▸ Brief
Look through the material below. Return exactly the lines from the one with "hearing was held" through the one with "districts throughout the state as a one-time", both included.

▸ Source data
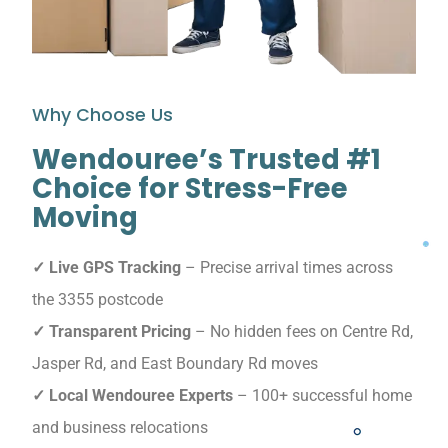
Why Choose Us
Wendouree’s Trusted #1
Choice for Stress-Free
Moving
✓ Live GPS Tracking
– Precise arrival times across
the 3355 postcode
✓ Transparent Pricing
– No hidden fees on Centre Rd,
Jasper Rd, and East Boundary Rd moves
✓ Local Wendouree Experts
– 100+ successful home
and business relocations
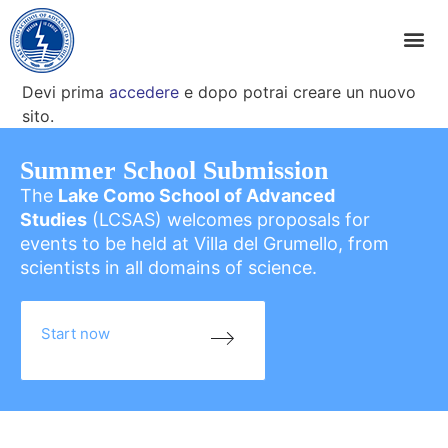
Devi prima
accedere
e dopo potrai creare un nuovo
sito.
Summer School Submission
The
Lake Como School of Advanced
Studies
(LCSAS) welcomes proposals for
events to be held at Villa del Grumello, from
scientists in all domains of science.
Start now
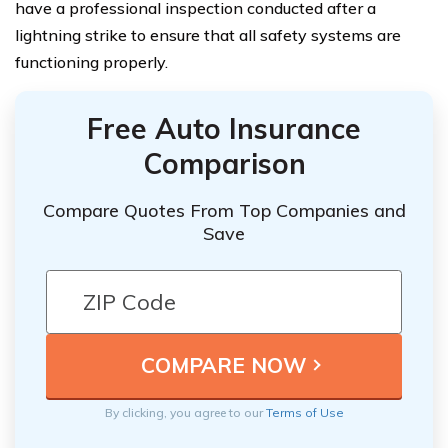
have a professional inspection conducted after a
lightning strike to ensure that all safety systems are
functioning properly.
Free Auto Insurance
Comparison
Compare Quotes From Top Companies and
Save
By clicking, you agree to our
Terms of Use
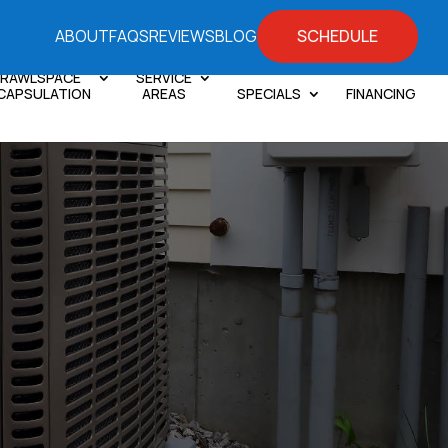
SCHEDULE
ABOUT
FAQS
REVIEWS
BLOG
RAWLSPACE
SERVICE
CAPSULATION
AREAS
SPECIALS
FINANCING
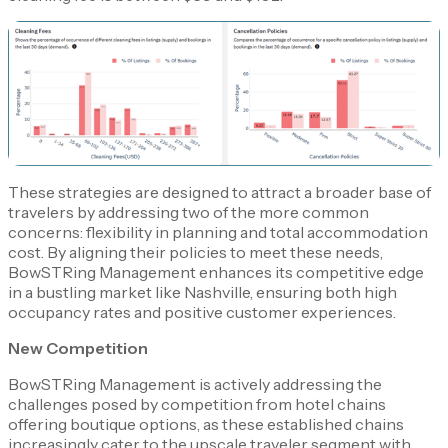
These strategies are designed to attract a broader base of
travelers by addressing two of the more common
concerns: flexibility in planning and total accommodation
cost. By aligning their policies to meet these needs,
BowSTRing Management enhances its competitive edge
in a bustling market like Nashville, ensuring both high
occupancy rates and positive customer experiences.
New Competition
BowSTRing Management is actively addressing the
challenges posed by competition from hotel chains
offering boutique options, as these established chains
increasingly cater to the upscale traveler segment with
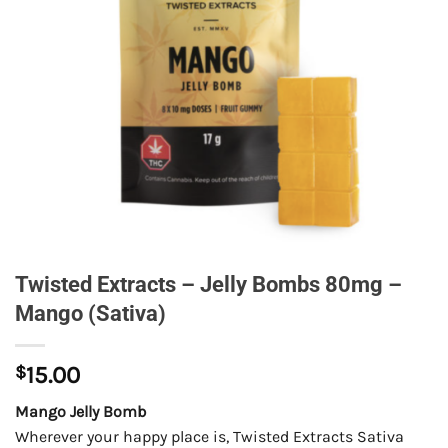
Twisted Extracts – Jelly Bombs 80mg –
Mango (Sativa)
$
15.00
Mango Jelly Bomb
Wherever your happy place is, Twisted Extracts Sativa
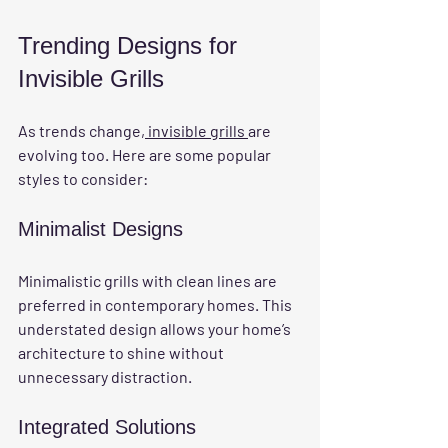
Trending Designs for 
Invisible Grills
As trends change,
 invisible grills 
are 
evolving too. Here are some popular 
styles to consider:
Minimalist Designs
Minimalistic grills with clean lines are 
preferred in contemporary homes. This 
understated design allows your home’s 
architecture to shine without 
unnecessary distraction.
Integrated Solutions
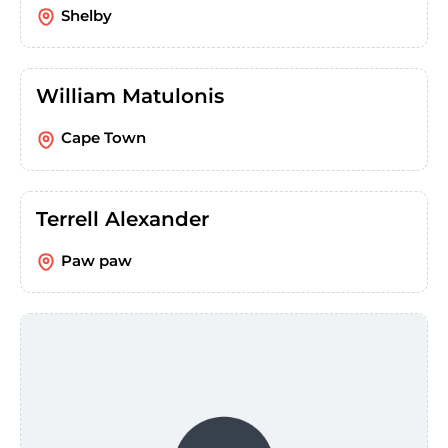
Shelby
William Matulonis
Cape Town
Terrell Alexander
Paw paw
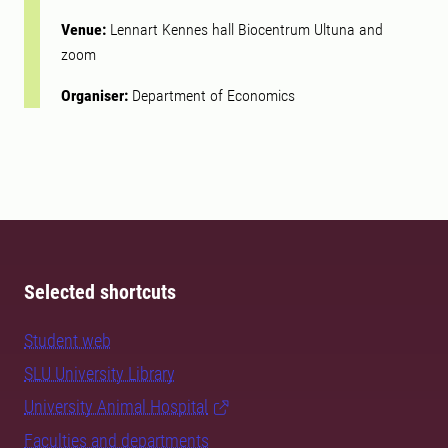
Venue:
Lennart Kennes hall Biocentrum Ultuna and
zoom
Organiser:
Department of Economics
Selected shortcuts
Student web
SLU University Library
University Animal Hospital
Faculties and departments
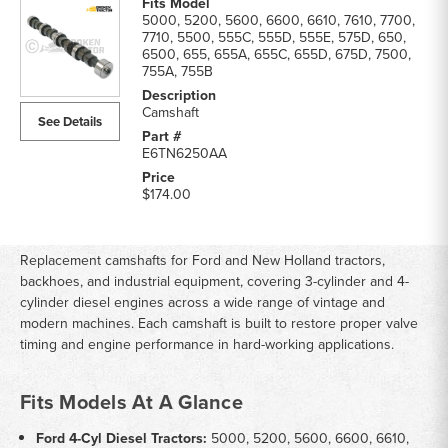
5000, 5200, 5600, 6600, 6610, 7610, 7700,
7710, 5500, 555C, 555D, 555E, 575D, 650,
6500, 655, 655A, 655C, 655D, 675D, 7500,
755A, 755B
Camshaft
See Details
E6TN6250AA
$174.00
Replacement camshafts for Ford and New Holland tractors,
backhoes, and industrial equipment, covering 3-cylinder and 4-
cylinder diesel engines across a wide range of vintage and
modern machines. Each camshaft is built to restore proper valve
timing and engine performance in hard-working applications.
Fits Models At A Glance
Ford 4-Cyl Diesel Tractors:
5000, 5200, 5600, 6600, 6610,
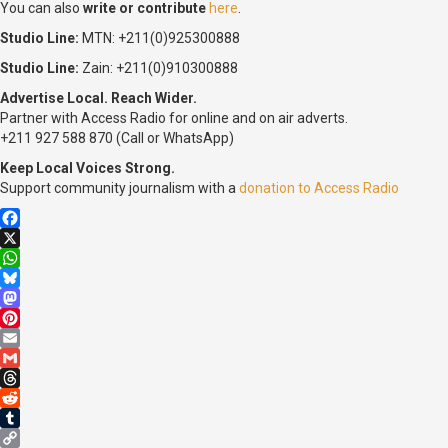
You can also
write or contribute
here
.
Studio Line:
MTN: +211(0)925300888
Studio Line:
Zain: +211(0)910300888
Advertise Local. Reach Wider.
Partner with Access Radio for online and on air adverts.
+211 927 588 870 (Call or WhatsApp)
Keep Local Voices Strong.
Support community journalism with a
donation to Access Radio
Facebook
X
WhatsApp
Bluesky
Mastodon
Pinterest
Email
Gmail
Threads
Reddit
Tumblr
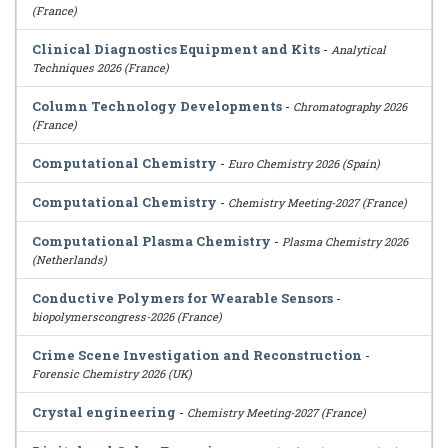
(France)
Clinical Diagnostics Equipment and Kits
-
Analytical
Techniques 2026 (France)
Column Technology Developments
-
Chromatography 2026
(France)
Computational Chemistry
-
Euro Chemistry 2026 (Spain)
Computational Chemistry
-
Chemistry Meeting-2027 (France)
Computational Plasma Chemistry
-
Plasma Chemistry 2026
(Netherlands)
Conductive Polymers for Wearable Sensors
-
biopolymerscongress-2026 (France)
Crime Scene Investigation and Reconstruction
-
Forensic Chemistry 2026 (UK)
Crystal engineering
-
Chemistry Meeting-2027 (France)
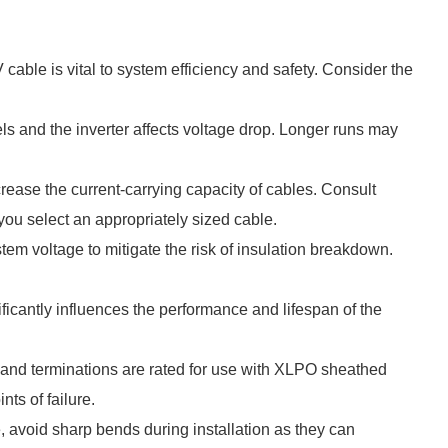
able is vital to system efficiency and safety. Consider the
ls and the inverter affects voltage drop. Longer runs may
rease the current-carrying capacity of cables. Consult
you select an appropriately sized cable.
stem voltage to mitigate the risk of insulation breakdown.
icantly influences the performance and lifespan of the
s and terminations are rated for use with XLPO sheathed
nts of failure.
, avoid sharp bends during installation as they can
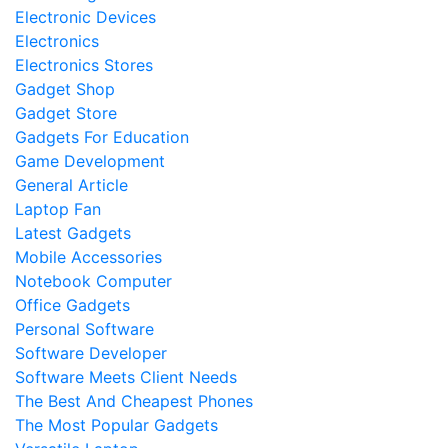
Electronic Devices
Electronics
Electronics Stores
Gadget Shop
Gadget Store
Gadgets For Education
Game Development
General Article
Laptop Fan
Latest Gadgets
Mobile Accessories
Notebook Computer
Office Gadgets
Personal Software
Software Developer
Software Meets Client Needs
The Best And Cheapest Phones
The Most Popular Gadgets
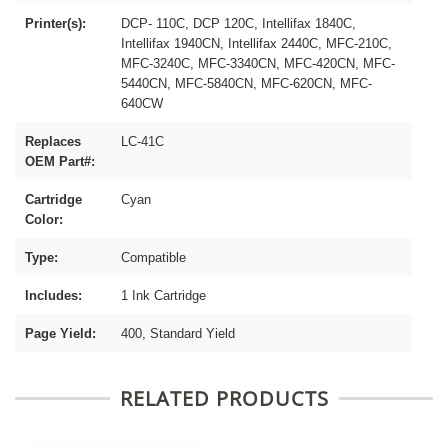
Printer(s):
DCP- 110C, DCP 120C, Intellifax 1840C,
Intellifax 1940CN, Intellifax 2440C, MFC-210C,
MFC-3240C, MFC-3340CN, MFC-420CN, MFC-
5440CN, MFC-5840CN, MFC-620CN, MFC-
640CW
Replaces
LC-41C
OEM Part#:
Cartridge
Cyan
Color:
Type:
Compatible
Includes:
1 Ink Cartridge
Page Yield:
400, Standard Yield
RELATED PRODUCTS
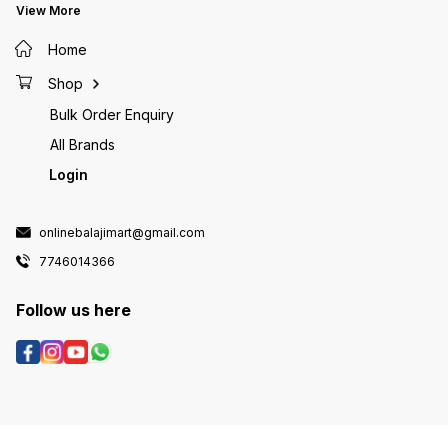
View More
Home
Shop
Bulk Order Enquiry
All Brands
Login
onlinebalajimart@gmail.com
7746014366
Follow us here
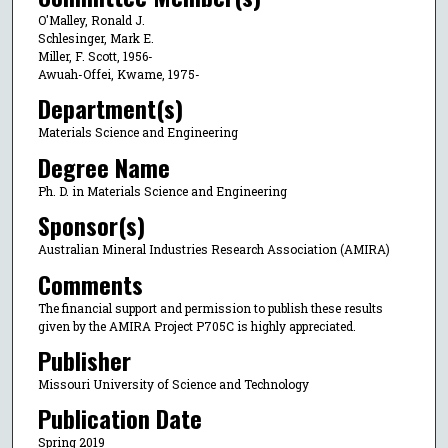
O'Malley, Ronald J.
Schlesinger, Mark E.
Miller, F. Scott, 1956-
Awuah-Offei, Kwame, 1975-
Department(s)
Materials Science and Engineering
Degree Name
Ph. D. in Materials Science and Engineering
Sponsor(s)
Australian Mineral Industries Research Association (AMIRA)
Comments
The financial support and permission to publish these results
given by the AMIRA Project P705C is highly appreciated.
Publisher
Missouri University of Science and Technology
Publication Date
Spring 2019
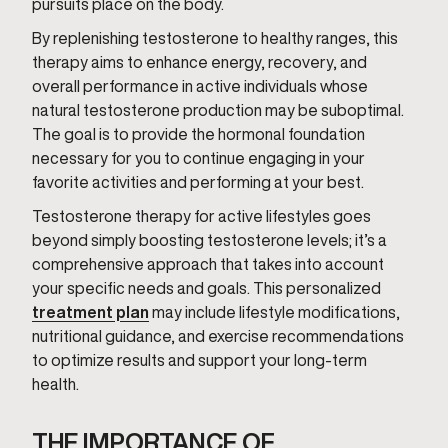
pursuits place on the body.
By replenishing testosterone to healthy ranges, this
therapy aims to enhance energy, recovery, and
overall performance in active individuals whose
natural testosterone production may be suboptimal.
The goal is to provide the hormonal foundation
necessary for you to continue engaging in your
favorite activities and performing at your best.
Testosterone therapy for active lifestyles goes
beyond simply boosting testosterone levels; it’s a
comprehensive approach that takes into account
your specific needs and goals. This personalized
treatment plan
may include lifestyle modifications,
nutritional guidance, and exercise recommendations
to optimize results and support your long-term
health.
THE IMPORTANCE OF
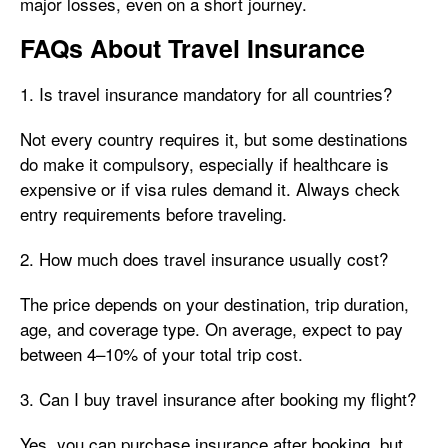
major losses, even on a short journey.
FAQs About Travel Insurance
1. Is travel insurance mandatory for all countries?
Not every country requires it, but some destinations
do make it compulsory, especially if healthcare is
expensive or if visa rules demand it. Always check
entry requirements before traveling.
2. How much does travel insurance usually cost?
The price depends on your destination, trip duration,
age, and coverage type. On average, expect to pay
between 4–10% of your total trip cost.
3. Can I buy travel insurance after booking my flight?
Yes, you can purchase insurance after booking, but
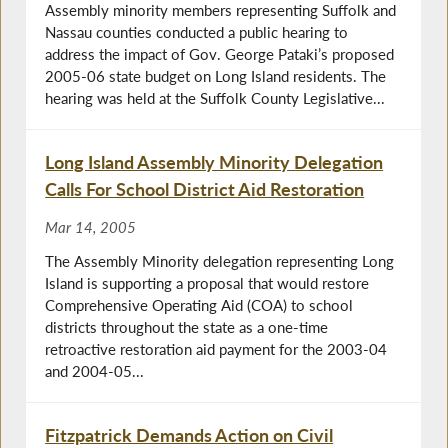
Assembly minority members representing Suffolk and
Nassau counties conducted a public hearing to
address the impact of Gov. George Pataki’s proposed
2005-06 state budget on Long Island residents. The
hearing was held at the Suffolk County Legislative...
Long Island Assembly Minority Delegation
Calls For School District Aid Restoration
Mar 14, 2005
The Assembly Minority delegation representing Long
Island is supporting a proposal that would restore
Comprehensive Operating Aid (COA) to school
districts throughout the state as a one-time
retroactive restoration aid payment for the 2003-04
and 2004-05...
Fitzpatrick Demands Action on Civil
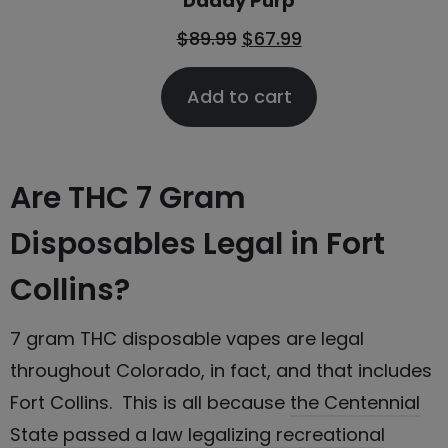
Daddy Purp
$
89.99
$
67.99
Add to cart
Are THC 7 Gram
Disposables Legal in Fort
Collins?
7 gram THC disposable vapes are legal
throughout Colorado, in fact, and that includes
Fort Collins. This is all because
the Centennial
State passed a law legalizing recreational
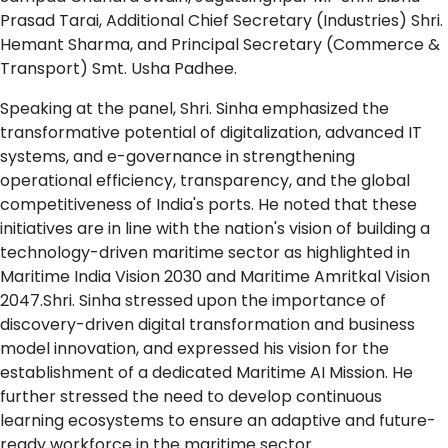
Prasad Tarai, Additional Chief Secretary (Industries) Shri.
Hemant Sharma, and Principal Secretary (Commerce &
Transport) Smt. Usha Padhee.
Speaking at the panel, Shri. Sinha emphasized the
transformative potential of digitalization, advanced IT
systems, and e-governance in strengthening
operational efficiency, transparency, and the global
competitiveness of India's ports. He noted that these
initiatives are in line with the nation's vision of building a
technology-driven maritime sector as highlighted in
Maritime India Vision 2030 and Maritime Amritkal Vision
2047.Shri. Sinha stressed upon the importance of
discovery-driven digital transformation and business
model innovation, and expressed his vision for the
establishment of a dedicated Maritime AI Mission. He
further stressed the need to develop continuous
learning ecosystems to ensure an adaptive and future-
ready workforce in the maritime sector.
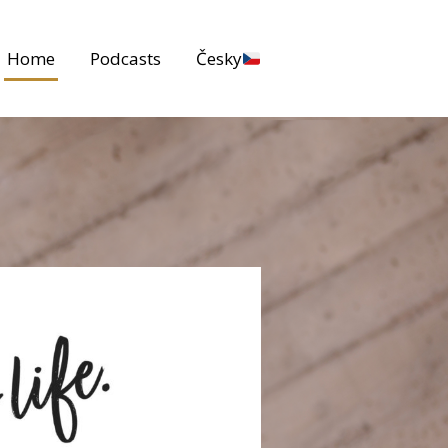
Home
Podcasts
Česky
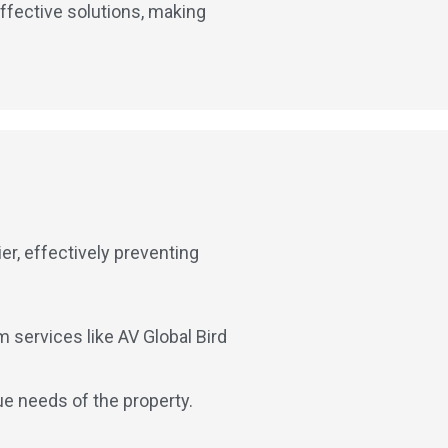
ffective solutions, making
er, effectively preventing
 services like AV Global Bird
ue needs of the property.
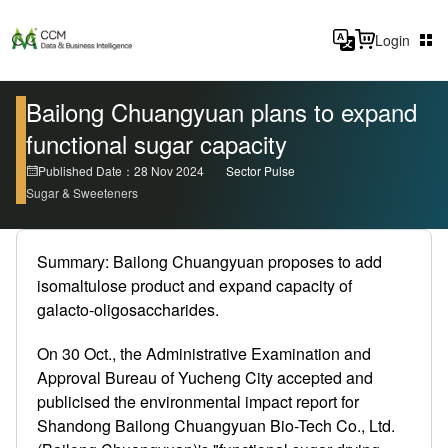
Login
Bailong Chuangyuan plans to expand
functional sugar capacity
Published Date：28 Nov 2024
Sector Pulse
Sugar & Sweeteners
Summary: Bailong Chuangyuan proposes to add
isomaltulose product and expand capacity of
galacto-oligosaccharides.
On 30 Oct., the Administrative Examination and
Approval Bureau of Yucheng City accepted and
publicised the environmental impact report for
Shandong Bailong Chuangyuan Bio-Tech Co., Ltd.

▸ Your response
hearing was held at the Suffolk County Legislative...
Long Island Assembly Minority Delegation
Calls For School District Aid Restoration
Mar 14, 2005
The Assembly Minority delegation representing Long
Island is supporting a proposal that would restore
Comprehensive Operating Aid (COA) to school
districts throughout the state as a one-time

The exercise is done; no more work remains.